Moi, Daniel Blake
|de Ken Loach, 2016, ****+
C’est un système parfaitement bien conçu. D’un côté, les gens sans emploi ont droit à des allocations chômage, ce qui leur permet de chercher un emploi sans mourir de faim. De l’autre, les gens qui ne peuvent plus travailler ont droit à une pension d’invalidité, qui leur permet de faire autre chose sans mourir de faim. Et pour déterminer où doit aller un type en convalescence suite à un accident cardiaque, des médecins l’examinent. C’est un système parfaitement bien conçu : ainsi, Daniel Blake voit son cardiologue lui interdire de travailler, ce qui lui ouvre droit à la pension ; mais le médecin de l’assurance maladie le trouve apte, ce qui lui ouvre droit aux allocations ; il doit donc chercher du travail, en sachant qu’il ne pourra pas l’accepter s’il en trouve. C’est un système parfaitement bien conçu… pour humilier et détruire les honnêtes gens.
Ken a 80 ans, et il continue à explorer tranquillement l’humanité, ses travers, ses lâchetés, ses absurdités, ses héroïsmes et ses joies aussi.

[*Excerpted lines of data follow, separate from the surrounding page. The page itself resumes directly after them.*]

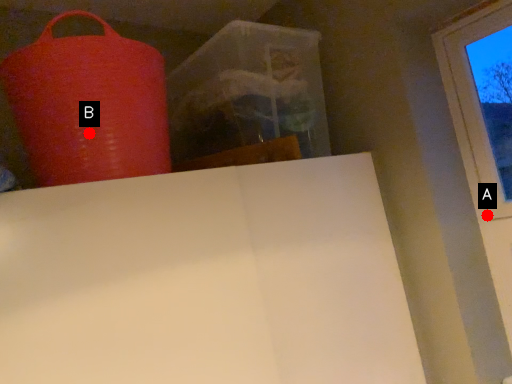 Question: Two points are circled on the image, labeled by A and B beside each circle. Which of the following is the farthest from the observer?

Choices:
 (A) A is further
 (B) B is further

Answer: (A) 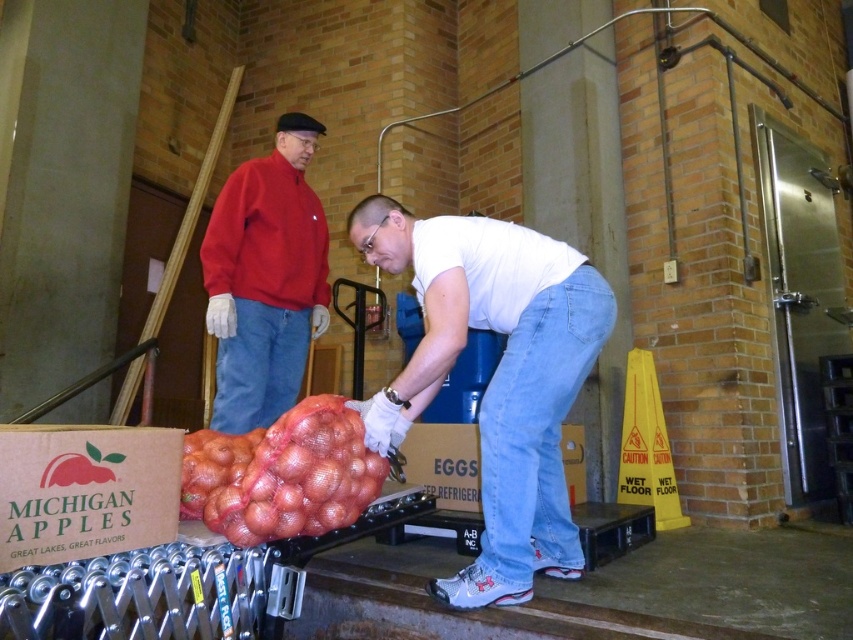 Question: Which of the following is the closest to the observer?

Choices:
 (A) (277, 339)
 (B) (561, 321)
 (C) (193, 506)
 (D) (323, 131)

Answer: (C)

Question: From the image, what is the correct spatial relationship of light blue denim jeans at lower center in relation to red mesh bag of apples at center?

Choices:
 (A) below
 (B) above

Answer: (B)

Question: Can you confirm if light blue denim jeans at lower center is thinner than blue denim jeans at center?

Choices:
 (A) no
 (B) yes

Answer: (A)

Question: Estimate the real-world distances between objects in this image. Which object is farther from the white matte shirt at center?

Choices:
 (A) red mesh bag of apples at center
 (B) light blue denim jeans at lower center
 (C) blue denim jeans at center

Answer: (C)

Question: Which point is closer to the camera taking this photo?

Choices:
 (A) pos(230,221)
 (B) pos(500,289)
 (C) pos(505,465)
 (D) pos(318,445)

Answer: (D)

Question: Is the position of white matte shirt at center less distant than that of blue denim jeans at center?

Choices:
 (A) no
 (B) yes

Answer: (B)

Lui et Paul Laverty, son compère depuis vingt ans, construisent leurs portraits avec la force et la tranquillité de ceux qui savent ce qu’ils veulent faire et comment le faire, et qui savent surtout qu’ils n’ont pas besoin d’en faire des tonnes s’ils parviennent à capturer une forme de réalité. Aussi bien côté scénario que réalisation, on ne trouvera donc pas ici de spectaculaires démonstrations ou d’astucieux effets de manche ; le film repose sur la simplicité, l’accessibilité, et une irréprochable honnêteté, ses pères s’effaçant totalement derrière leurs sujets.
Fondamentalement tragique, il ressemble parfois à une descente aux enfers parfaitement orchestrée par une administration impeccablement mécanique ; mais, comme toutes les situations désespérées, il n’est pas exempt d’humour, s’offrant des moments réellement tordants comme celui où Daniel, devant l’obstination du Pôle Emploi local, décide de porter l’affaire dans la rue. La relation entre Daniel et Katie, qui repose sur un mélange de filiation morale, d’admiration, de pitié et de solidarité face au sordide, est également fort réussie : elle aussi montre un pan de réalité — les petites gens qui s’entraident pour tenter de survivre à la machine.
Globalement, Moi, Daniel Blake est donc un véritable petit bijou. Une réserve ? Oui, une : le finale un peu trop convenu — bien fichu, mais convenu. D’autant plus dommage que la scène qui l’ouvre est exemplaire d’ironie absurde et qu’on aurait aisément pu trouver une conclusion un peu plus grinçante, moins donneuse de leçons. Mais ça n’empêche que c’est un film à voir, surtout si vous avez parfois affaire à Pôle Emploi ou à la Sécurité sociale et cherchez un peu de réconfort.